WHAT IS REQUIRED:
Please, without any pictures, set down exactly the part of the listing below that opens with the line containing "meglio in ogn" and closes with the line containing "កនិដ្ឋា ! គ្នាមកជួយសងសឹកឱ្យមិត្ត !".
·····
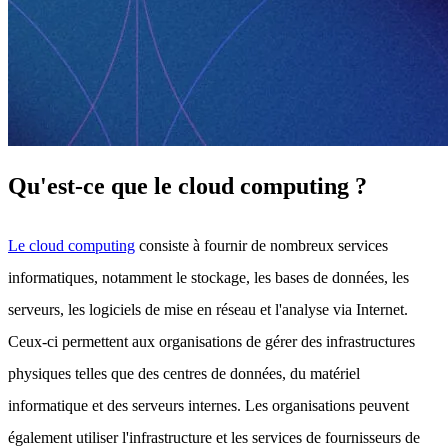
Qu'est-ce que le cloud computing ?
Le cloud computing
consiste à fournir de nombreux services
informatiques, notamment le stockage, les bases de données, les
serveurs, les logiciels de mise en réseau et l'analyse via Internet.
Ceux-ci permettent aux organisations de gérer des infrastructures
physiques telles que des centres de données, du matériel
informatique et des serveurs internes. Les organisations peuvent
également utiliser l'infrastructure et les services de fournisseurs de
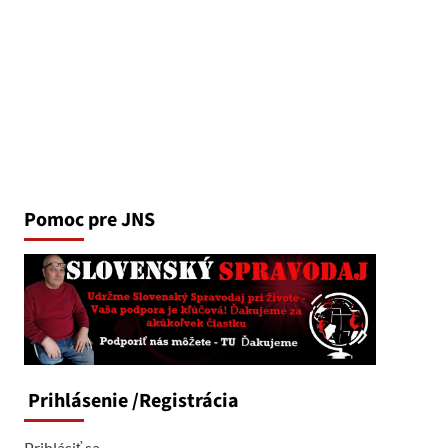
Pomoc pre JNS
Prihlásenie
/Registrácia
Prihlásiť sa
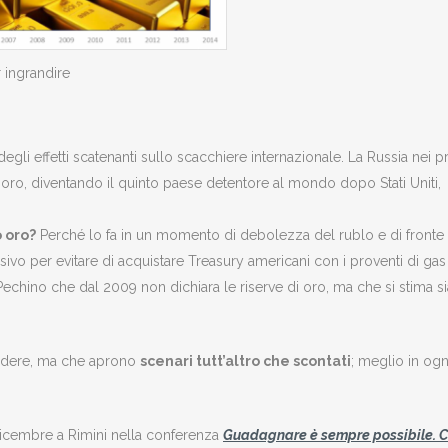
 ingrandire
gli effetti scatenanti sullo scacchiere internazionale. La Russia nei p
 oro, diventando il quinto paese detentore al mondo dopo Stati Uniti,
o oro?
Perché lo fa in un momento di debolezza del rublo e di fronte
rsivo per evitare di acquistare Treasury americani con i proventi di gas
echino che dal 2009 non dichiara le riserve di oro, ma che si stima s
ndere, ma che aprono
scenari tutt’altro che scontati
; meglio in ogn
dicembre a Rimini nella conferenza
Guadagnare è sempre possibile. 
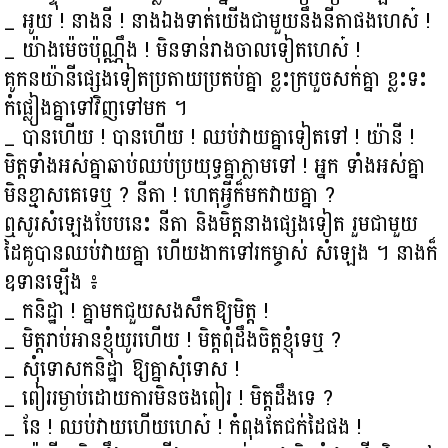
_ អូយ ! នាងនី ! នាងឯងទាត់យើងជាមួយនឹងនីតាផងហេស៎ !
_ យ៉ាងម៉េចប៉ុណ្ណឹង ! មិនទាន់រាងចាលទៀតហេស៎ !
គូកនយ៉ានីផ្សេងទៀតប្រតាយប្រតប់គ្នា ខ្លះក្របួចសក់គ្នា ខ្លះទះ
កំផ្លៀងគ្នាទៅវិញទៅមក ។
_ បានហើយ ! បានហើយ ! ឈប់វាយគ្នាទៀតទៅ ! យ៉ានី !
មិត្តទាំងអស់គ្នាឆាប់ឈប់ប្រយុទ្ធគ្នាភ្លាមទៅ ! អ្នក ទាំងអស់គ្នា
មិនខ្មាសគេទេឬ ? នីតា ! ហេតុអ្វីក៏មកវាយគ្នា ?
ឮសូរសំឡេងបែបនេះ នីតា និងមិត្តនាងផ្សេងទៀត រួមជាមួយ
ដៃគូបានឈប់វាយគ្នា ហើយងាកទៅរកម្ចាស់ សំឡេង ។ នាងក៏
ឧទានឡើង ៖
_ កនិដ្ឋា ! គ្នាមកជួយសងសឹកឱ្យមិត្ត !
_ មិត្តរាប់អានខ្ញុំយូរហើយ ! មិត្តពុំដឹងចិត្តខ្ញុំទេឬ ?
_ សុំទោសកនិដ្ឋា ឱ្យគ្នាសុំទោស !
_ ពៀររម្ងាប់ដោយការមិនចងពៀរ ! មិត្តដឹងទេ ?
_ នែ ! ឈប់វាយហើយហេស៎ ! កំពុងតែជក់ដៃផង !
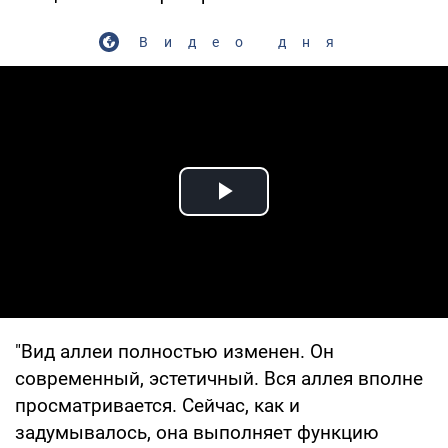
Видео дня
Play Video
"Вид аллеи полностью изменен. Он
современный, эстетичный. Вся аллея вполне
просматривается. Сейчас, как и
задумывалось, она выполняет функцию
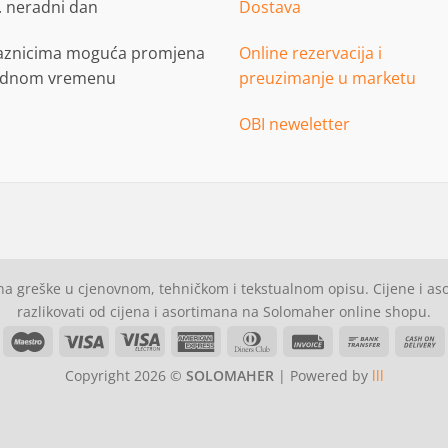
. neradni dan
Dostava
aznicima moguća promjena
Online rezervacija i
adnom vremenu
preuzimanje u marketu
OBI neweletter
a greške u cjenovnom, tehničkom i tekstualnom opisu. Cijene i a
razlikovati od cijena i asortimana na Solomaher online shopu.
asterCard
Maestro
Visa
Visa
American
Dinners
Invoice
Bank
C
Electron
Express
Club
Transfer
Copyright 2026 ©
SOLOMAHER
| Powered by
lll
D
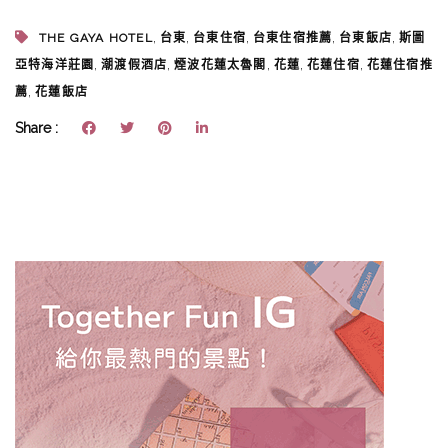
,
,
,
,
,
THE GAYA HOTEL
台東
台東住宿
台東住宿推薦
台東飯店
斯圖
,
,
,
,
,
亞特海洋莊園
潮渡假酒店
煙波花蓮太魯閣
花蓮
花蓮住宿
花蓮住宿推
,
薦
花蓮飯店
Share :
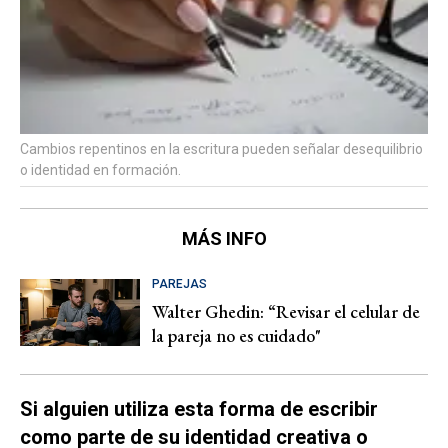
Cambios repentinos en la escritura pueden señalar desequilibrio
o identidad en formación.
MÁS INFO
PAREJAS
Walter Ghedin: “Revisar el celular de
la pareja no es cuidado"
Si alguien utiliza esta forma de escribir
como parte de su identidad creativa o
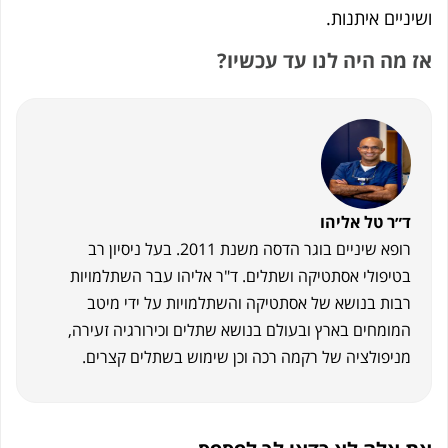
יניים איתנות.
 מה היה לנו עד עכשיו?
ד״ר טל אליהו
רופא שיניים בוגר הדסה משנת 2011. בעל ניסיון רב
בטיפולי אסתטיקה ושתלים. ד"ר אליהו עבר השתלמויות
רבות בנושא של אסתטיקה והשתלמויות על ידי מיטב
המומחים בארץ ובעולם בנושא שתלים וכירורגיה זעירה,
מניפולציה של רקמה רכה וכן שימוש בשתלים קצרים.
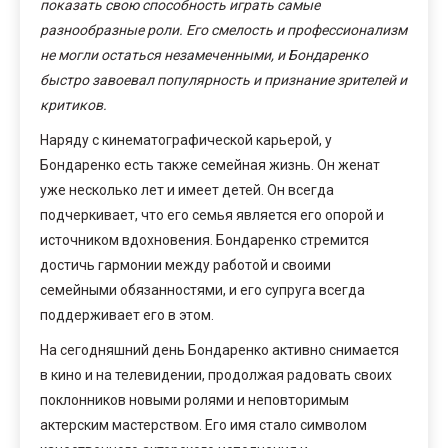
показать свою способность играть самые
разнообразные роли. Его смелость и профессионализм
не могли остаться незамеченными, и Бондаренко
быстро завоевал популярность и признание зрителей и
критиков.
Наряду с кинематографической карьерой, у
Бондаренко есть также семейная жизнь. Он женат
уже несколько лет и имеет детей. Он всегда
подчеркивает, что его семья является его опорой и
источником вдохновения. Бондаренко стремится
достичь гармонии между работой и своими
семейными обязанностями, и его супруга всегда
поддерживает его в этом.
На сегодняшний день Бондаренко активно снимается
в кино и на телевидении, продолжая радовать своих
поклонников новыми ролями и неповторимым
актерским мастерством. Его имя стало символом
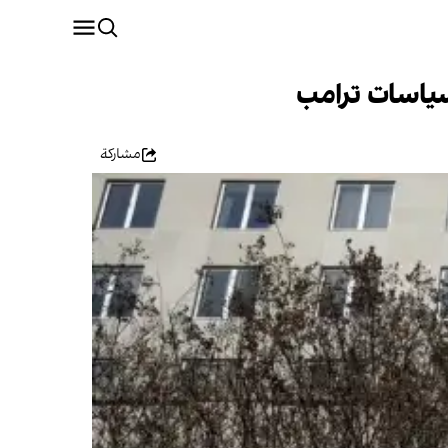
 سياسات ترامب
مشاركة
·····
THE ANSWER:
; meglio in ogn
dicembre a Rimini nella conferenza
Guadagnare è sempre possibile. 
_ អូយ ! នាងនី ! នាងឯងទាត់យើងជាមួយនឹងនីតាផងហេស៎ !
_ យ៉ាងម៉េចប៉ុណ្ណឹង ! មិនទាន់រាងចាលទៀតហេស៎ !
គូកនយ៉ានីផ្សេងទៀតប្រតាយប្រតប់គ្នា ខ្លះក្របួចសក់គ្នា ខ្លះទះ
កំផ្លៀងគ្នាទៅវិញទៅមក ។
_ បានហើយ ! បានហើយ ! ឈប់វាយគ្នាទៀតទៅ ! យ៉ានី !
មិត្តទាំងអស់គ្នាឆាប់ឈប់ប្រយុទ្ធគ្នាភ្លាមទៅ ! អ្នក ទាំងអស់គ្នា
មិនខ្មាសគេទេឬ ? នីតា ! ហេតុអ្វីក៏មកវាយគ្នា ?
ឮសូរសំឡេងបែបនេះ នីតា និងមិត្តនាងផ្សេងទៀត រួមជាមួយ
ដៃគូបានឈប់វាយគ្នា ហើយងាកទៅរកម្ចាស់ សំឡេង ។ នាងក៏
ឧទានឡើង ៖
_ កនិដ្ឋា ! គ្នាមកជួយសងសឹកឱ្យមិត្ត !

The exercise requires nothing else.